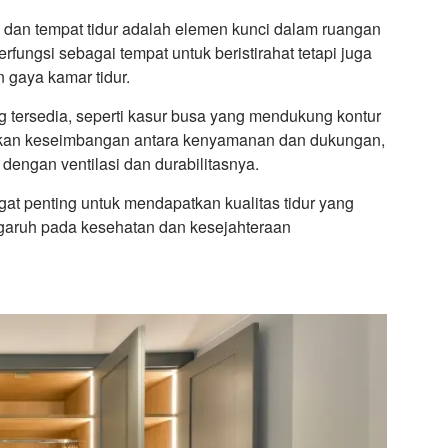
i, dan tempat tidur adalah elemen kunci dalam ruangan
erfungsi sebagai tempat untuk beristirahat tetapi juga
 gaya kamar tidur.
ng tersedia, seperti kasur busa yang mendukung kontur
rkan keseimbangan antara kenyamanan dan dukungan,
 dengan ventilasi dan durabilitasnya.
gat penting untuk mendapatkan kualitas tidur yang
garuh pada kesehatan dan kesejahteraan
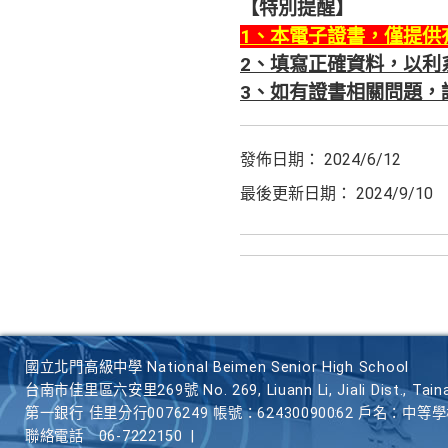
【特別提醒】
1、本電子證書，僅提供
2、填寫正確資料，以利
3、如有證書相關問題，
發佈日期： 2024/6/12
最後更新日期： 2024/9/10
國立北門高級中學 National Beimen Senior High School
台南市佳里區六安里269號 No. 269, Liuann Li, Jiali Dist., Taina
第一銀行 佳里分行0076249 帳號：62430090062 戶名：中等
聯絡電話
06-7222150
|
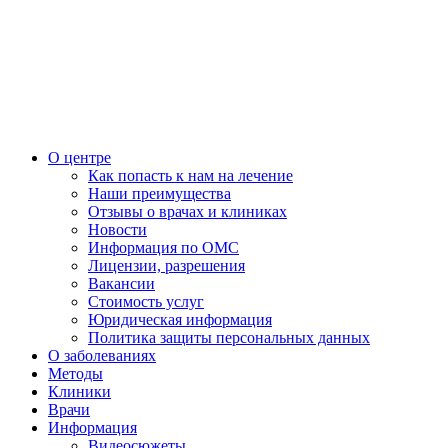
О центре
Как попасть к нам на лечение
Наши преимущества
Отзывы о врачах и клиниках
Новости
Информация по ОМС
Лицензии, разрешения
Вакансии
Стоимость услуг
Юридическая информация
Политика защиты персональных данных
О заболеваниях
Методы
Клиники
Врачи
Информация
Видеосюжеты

========

*Goal of the exercise*
For this exercise, transcribe exactly only the lines from the one containing "台南市佳里區六安里269號 No. 269, Liuann" through the end of the listing, inclusive, without the pictures.

*Answer for the task*
台南市佳里區六安里269號 No. 269, Liuann Li, Jiali Dist., Taina
第一銀行 佳里分行0076249 帳號：62430090062 戶名：中等
聯絡電話
06-7222150
|
О центре
Как попасть к нам на лечение
Наши преимущества
Отзывы о врачах и клиниках
Новости
Информация по ОМС
Лицензии, разрешения
Вакансии
Стоимость услуг
Юридическая информация
Политика защиты персональных данных
О заболеваниях
Методы
Клиники
Врачи
Информация
Видеосюжеты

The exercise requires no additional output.